The Norco Sewing Club’s 50-year legacy

Founded in 1936 by 17 members, the Norco Sewing Club met more than 50 years and then faded into memory. But Diane Walker, whose mother, Mable Walker, had been a longtime member, wasn’t going to let it stay that way about a time so special in her life or her mother’s life. It became particularly so when the last known surviving member of the group, Nell Ayme, died last year.

“It would be easy to live in your own little home and little world, but this organization helped to provide a closeness that they embraced all of their adult lives,” Walker said. “The close friendships were certainly more important than the sewing.”

For this Norco native, remembering the group, as well as the community itself, felt like a homecoming.

With husbands working at the Shell Refinery, they came to live in Norco from all over south Louisiana and out of state, she said.

“Most were young mothers with growing families,” Walker said.  “No one worked outside the home – all were homemakers.”

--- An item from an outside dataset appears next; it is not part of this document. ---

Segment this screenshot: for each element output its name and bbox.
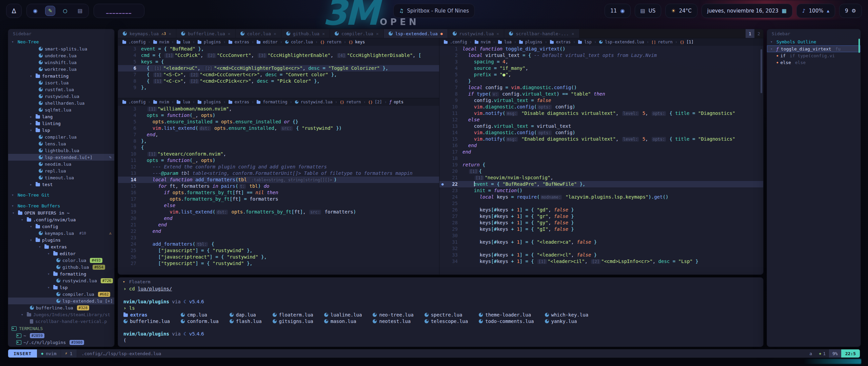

Even so, her mother was a librarian in the St. Charles Parish Library System and a library board member.

The Norco Sewing Club met every other Thursday at a member’s residence. This diverse group of locals and transplants met until the early 1990s.

“So here you have this community of young people all starting their families, learning to cook local foods and sharing all kinds of childhood rearing,” Walker said. “It was a rich community in that way.”

Marilyn Richoux, board member of the St. Charles Museum and Historical Society, agreed.

Recognizing the club is also timely as Norco celebrates its centennial.

“The members held lovely bridal showers for respective daughters’ weddings, which were always so much fun,” Richoux recalled. “They were pleasant and witty ladies, and I always enjoyed being in their presence.”

Richoux’s mother, Mamie Mayhall, was among them.

Member Abba Graves was an artist whose gift was usually a painting as a shower gift. Graves gave a magnolia painting to Richoux of which she remains proud of to this day. Althea Erickson crocheted beautiful and delicate lace edgings onto linen handkerchiefs, which the brides usually carried along with bouquets for weddings.

“They remained together for so many years,” she said. “There was a wonderful bond between them… excellent wives, mothers and homemakers.  They were excellent role models.”

A retired history teacher who now lives in Mandeville, Walker also fondly recalled her childhood in Norco.

“We lived in a special place at a special time,” Walker said. “To this day, I am a movie buff. We grew up going to five movies a week.”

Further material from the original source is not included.